- **DATA PROVIDED**:

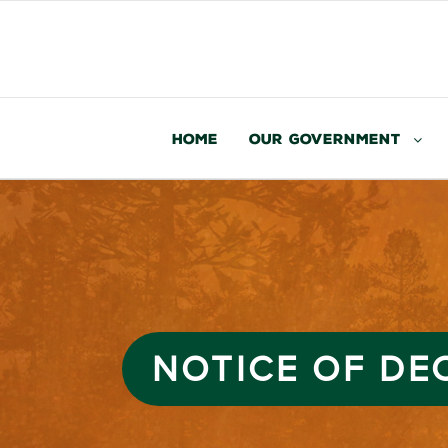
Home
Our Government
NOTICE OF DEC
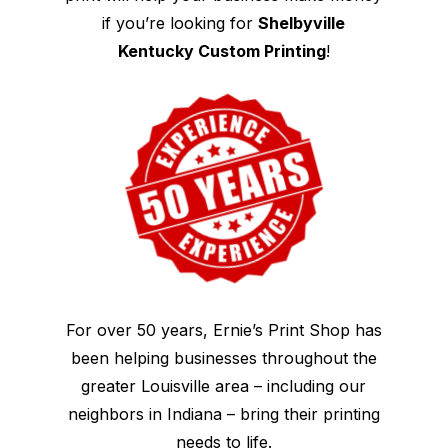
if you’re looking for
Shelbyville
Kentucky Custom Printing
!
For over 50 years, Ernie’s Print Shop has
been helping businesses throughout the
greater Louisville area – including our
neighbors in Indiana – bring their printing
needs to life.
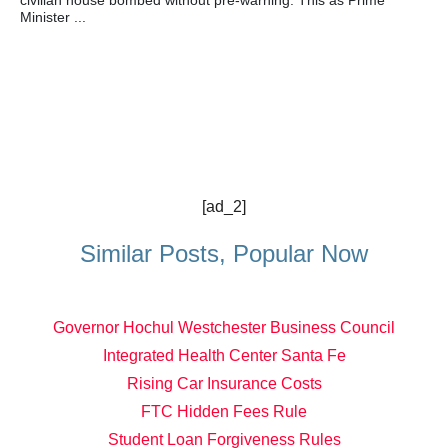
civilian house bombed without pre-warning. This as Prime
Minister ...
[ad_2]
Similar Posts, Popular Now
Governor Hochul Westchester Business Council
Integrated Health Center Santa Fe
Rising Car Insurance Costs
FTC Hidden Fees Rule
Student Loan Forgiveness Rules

- **TASK BRIEF**:
Each record, word for word, should be printed again without its pictures.

- **EXPECTED ANSWER**:
Home
Our Government
NOTICE OF DEC
if you’re looking for
Shelbyville
Kentucky Custom Printing
!
For over 50 years, Ernie’s Print Shop has
been helping businesses throughout the
greater Louisville area – including our
neighbors in Indiana – bring their printing
needs to life.
civilian house bombed without pre-warning. This as Prime
Minister ...
[ad_2]
Similar Posts, Popular Now
Governor Hochul Westchester Business Council
Integrated Health Center Santa Fe
Rising Car Insurance Costs
FTC Hidden Fees Rule
Student Loan Forgiveness Rules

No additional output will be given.